Le numérique, une aubaine pour l’agriculture en Afrique? Le Dr. Lawani, CEO de Global Partners, livre son analyse

Next Einstein Forum : En raison de l’impact économique du Covid-19, le nombre de personnes confrontées à l’insécurité alimentaire aiguë devrait passer à 265 millions en 2020, soit une augmentation de 130 millions par rapport à 2019. Le spectre de la faim hante-t-il le secteur alimentaire mondial?

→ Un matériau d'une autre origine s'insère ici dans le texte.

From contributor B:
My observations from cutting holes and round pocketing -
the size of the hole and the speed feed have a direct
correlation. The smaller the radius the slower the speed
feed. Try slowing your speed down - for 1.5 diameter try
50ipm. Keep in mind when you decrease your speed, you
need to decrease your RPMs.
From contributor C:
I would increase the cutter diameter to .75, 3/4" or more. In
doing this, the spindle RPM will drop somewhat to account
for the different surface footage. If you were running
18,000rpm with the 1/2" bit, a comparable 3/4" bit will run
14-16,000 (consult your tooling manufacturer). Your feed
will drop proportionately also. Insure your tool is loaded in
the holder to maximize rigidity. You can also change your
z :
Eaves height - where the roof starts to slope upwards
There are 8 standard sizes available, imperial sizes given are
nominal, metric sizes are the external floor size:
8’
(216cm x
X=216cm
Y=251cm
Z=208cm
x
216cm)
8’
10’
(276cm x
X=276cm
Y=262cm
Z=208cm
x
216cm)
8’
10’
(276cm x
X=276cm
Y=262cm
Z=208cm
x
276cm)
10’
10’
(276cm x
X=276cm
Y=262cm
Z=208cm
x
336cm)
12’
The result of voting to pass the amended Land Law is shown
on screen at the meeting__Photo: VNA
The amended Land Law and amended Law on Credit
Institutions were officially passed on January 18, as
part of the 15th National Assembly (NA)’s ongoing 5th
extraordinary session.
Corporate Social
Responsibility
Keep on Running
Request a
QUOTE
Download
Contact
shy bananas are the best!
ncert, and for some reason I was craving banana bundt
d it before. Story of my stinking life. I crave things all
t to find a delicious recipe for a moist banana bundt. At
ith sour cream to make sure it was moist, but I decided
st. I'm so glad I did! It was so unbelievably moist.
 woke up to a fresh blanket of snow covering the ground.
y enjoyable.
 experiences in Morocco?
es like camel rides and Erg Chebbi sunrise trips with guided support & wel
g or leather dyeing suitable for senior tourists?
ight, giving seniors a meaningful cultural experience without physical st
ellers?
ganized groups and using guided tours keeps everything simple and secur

Abdelaziz Lawani: Bien sûr, le risque d’insécurité alimentaire aiguë est grand. Ce risque existait déjà à cause des facteurs que nous connaissions assez bien au nombre desquels nous pouvons citer les changements climatiques, la dégradation de la fertilité des sols, le faible niveau de mécanisation de l’agriculture africaine, et aussi la dépendance de cette agriculture vis-à-vis de la pluie. La campagne agricole actuelle a été aussi particulièrement affectée par l’invasion des criquets ravageurs dans la corne de l’Afrique. Mais, la pandémie du Covid-19 exacerbera l’intensité de ces facteurs et donc le risque d’insécurité alimentaire sur le continent. Ce risque sera essentiellement transmis à travers les chocs sur les systèmes de production et de distribution.

Pourquoi?

A.L.: En effet, les populations rurales sont principalement celles qui produisent et alimentent nos villes. Une population rurale malade se traduira par une réduction de l’offre de produits agricoles. Mais le risque le plus criard vient du non-fonctionnement ou de la réduction de la performance des marchés. En effet, à la suite de la pandémie, plusieurs pays ont fermé leurs frontières restreignant les mouvements des personnes et des biens. Le commerce qui peinait déjà à faciliter la circulation des produits agricoles doit désormais faire face à la contrainte imposée par la fermeture des frontières mettant à risque une large partie de la population qui dépend des chaines de valeurs agricoles. Remarquez que la vaste majorité de la population africaine dépend de l’agriculture. L’impact sur les chaines de valeur agricoles affectera également le pouvoir d’achat de ces populations.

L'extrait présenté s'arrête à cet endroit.